■ Problem statement: Wherever a line in the material contains the word "this", copy that line.

■ Given data:
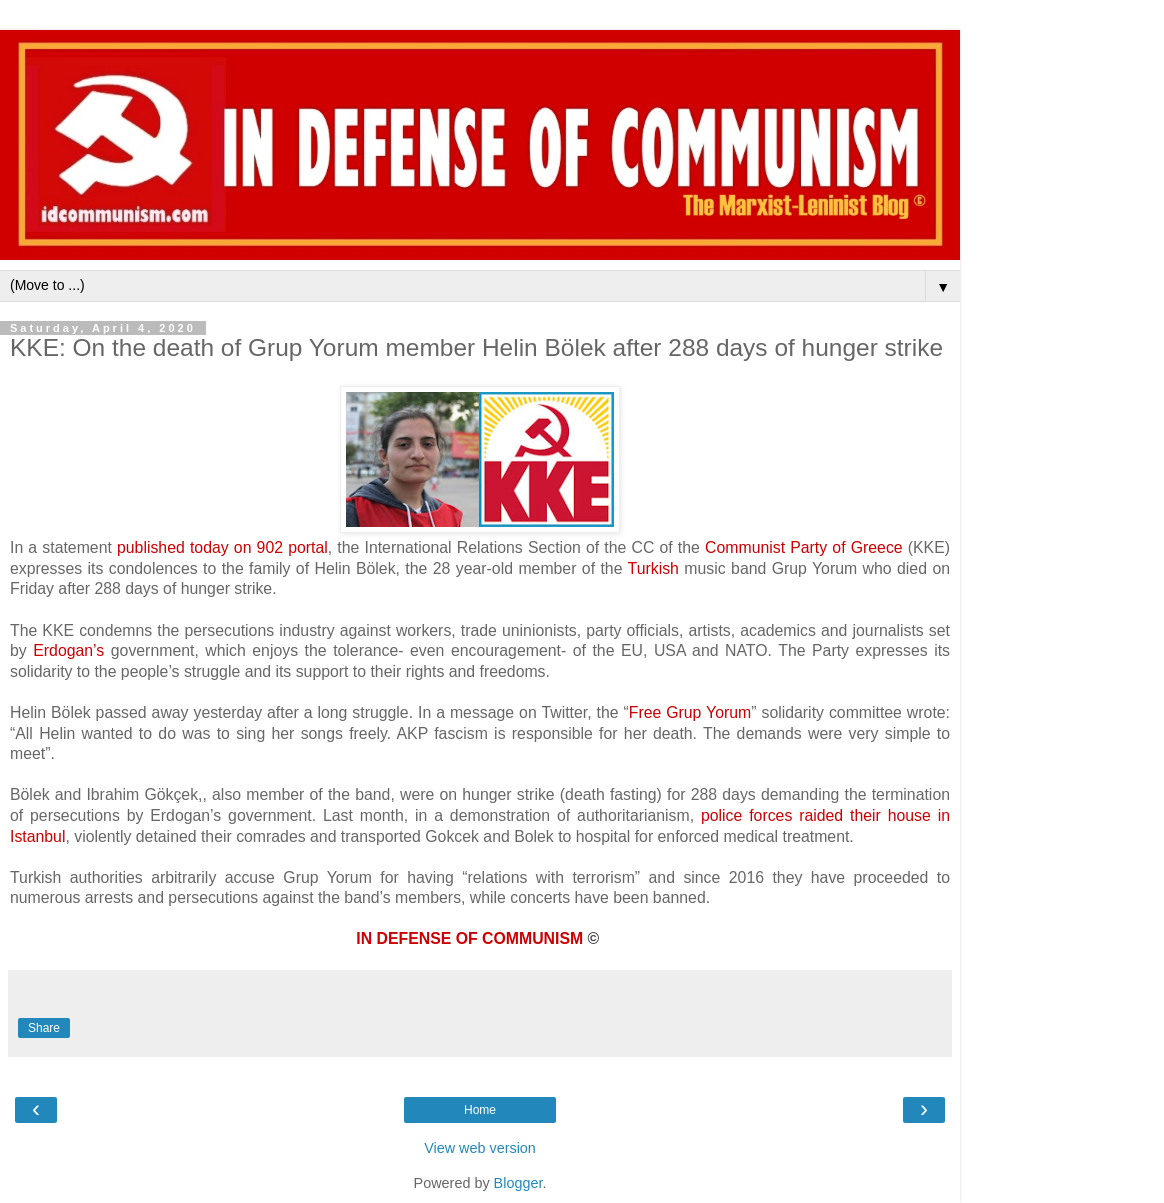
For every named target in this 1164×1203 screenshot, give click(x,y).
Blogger (518, 1183)
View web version (480, 1148)
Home (480, 1110)
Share (44, 1028)
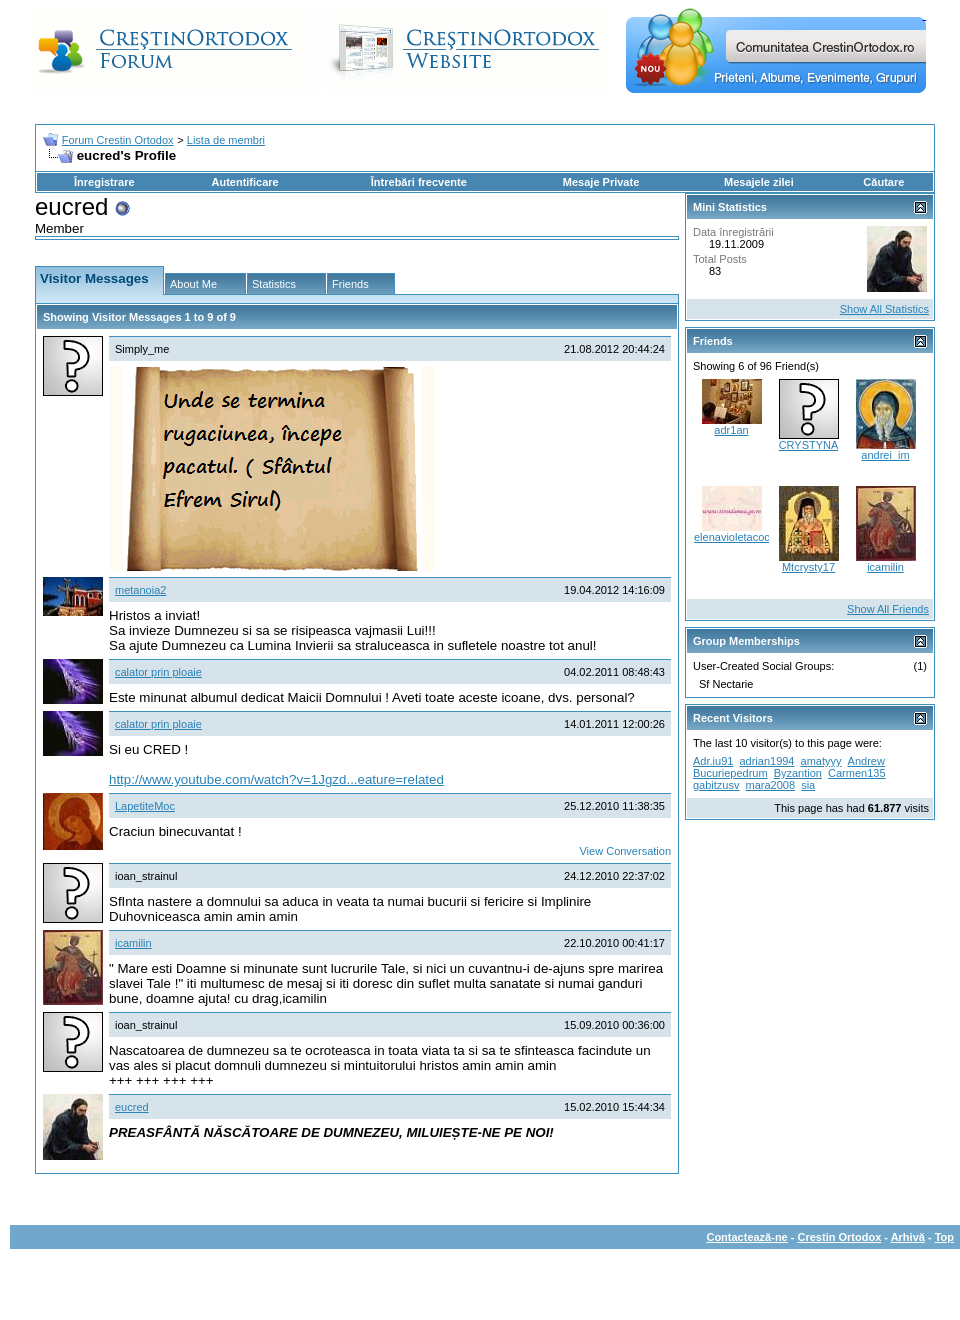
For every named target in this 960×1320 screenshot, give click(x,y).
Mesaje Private (601, 182)
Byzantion (798, 773)
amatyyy (821, 761)
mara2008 (771, 785)
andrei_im (885, 455)
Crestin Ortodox (840, 1237)
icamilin (133, 943)
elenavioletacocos (737, 537)
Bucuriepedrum (730, 773)
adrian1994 (766, 761)
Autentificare (244, 182)
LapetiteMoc (145, 806)
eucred (132, 1107)
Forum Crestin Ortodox (118, 140)
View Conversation (625, 851)
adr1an (731, 430)
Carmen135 (856, 773)
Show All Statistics (884, 309)
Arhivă (908, 1237)
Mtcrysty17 (808, 567)
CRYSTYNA (809, 445)
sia (808, 785)
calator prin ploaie (158, 672)
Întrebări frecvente (419, 182)
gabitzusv (716, 785)
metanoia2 (140, 590)
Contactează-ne (746, 1237)
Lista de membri (226, 140)
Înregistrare (104, 182)
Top (944, 1237)
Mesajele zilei (759, 182)
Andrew (866, 761)
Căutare (883, 182)
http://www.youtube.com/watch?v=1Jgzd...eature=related (276, 779)
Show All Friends (888, 609)
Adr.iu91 (713, 761)
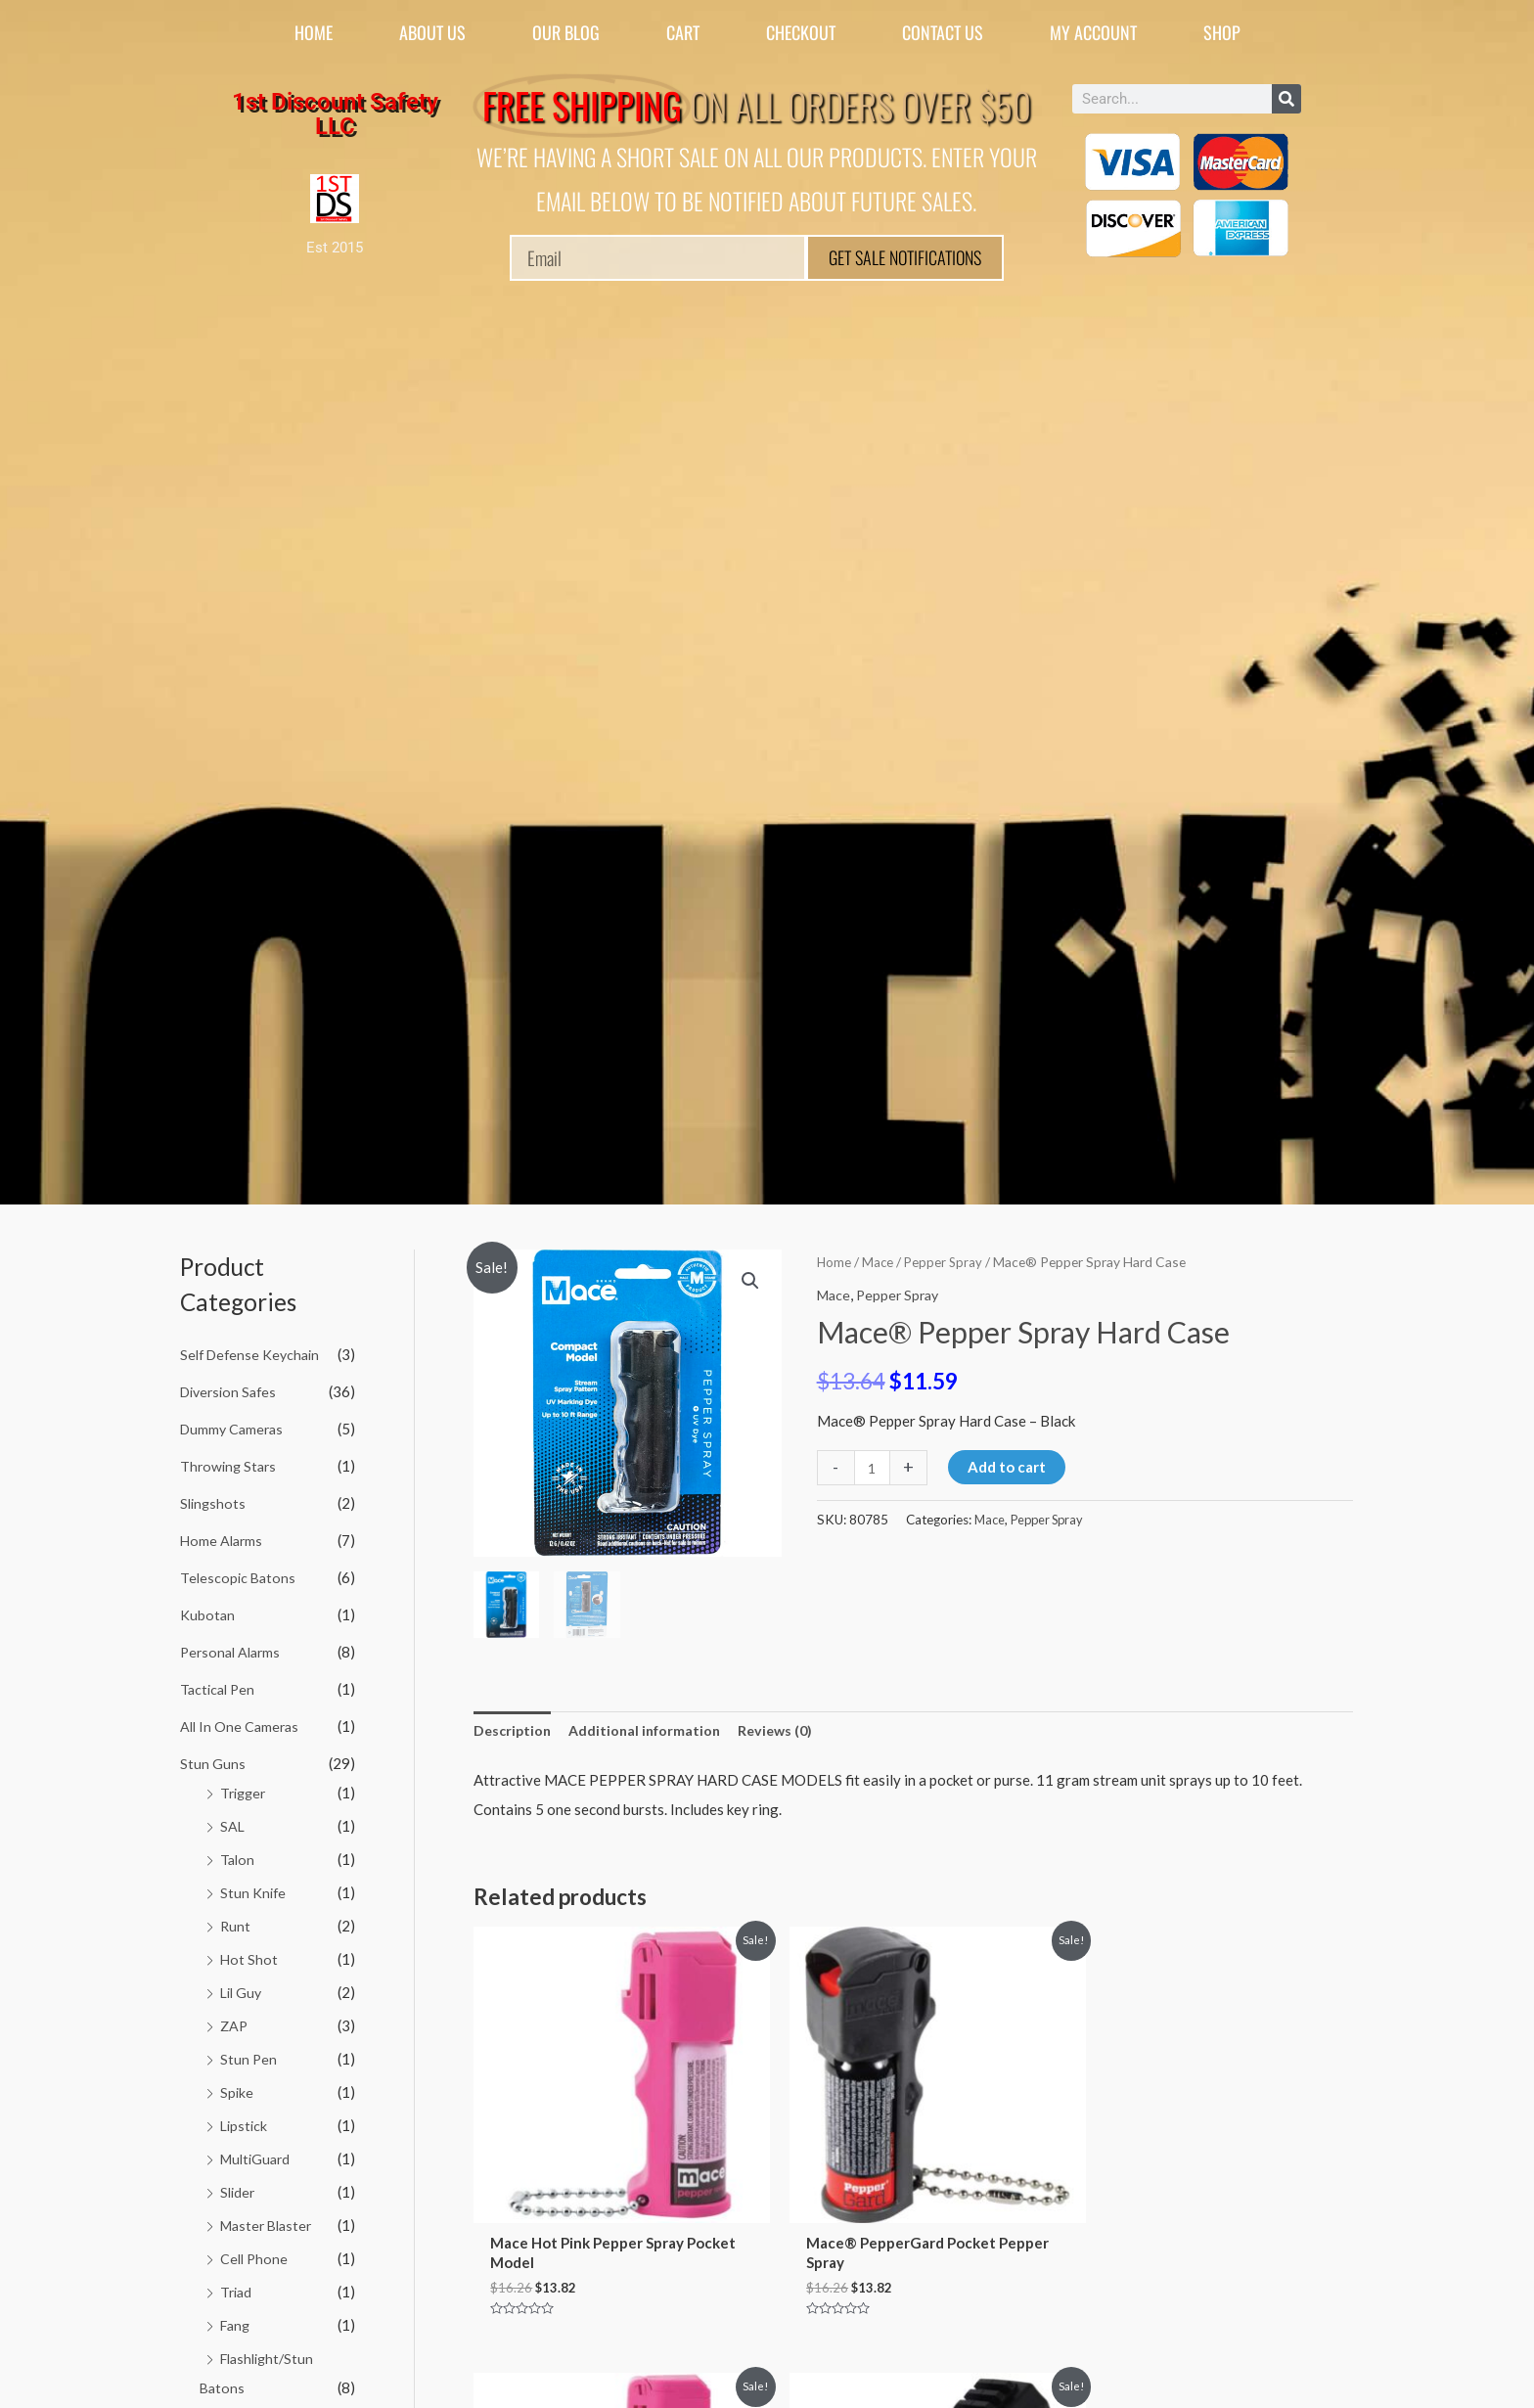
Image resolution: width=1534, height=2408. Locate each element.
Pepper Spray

■ Problem solution:
For every named target in this 1164×1203 screenshot, give click(x,y).
For every named target in this 960×1320 screenshot, give click(x,y).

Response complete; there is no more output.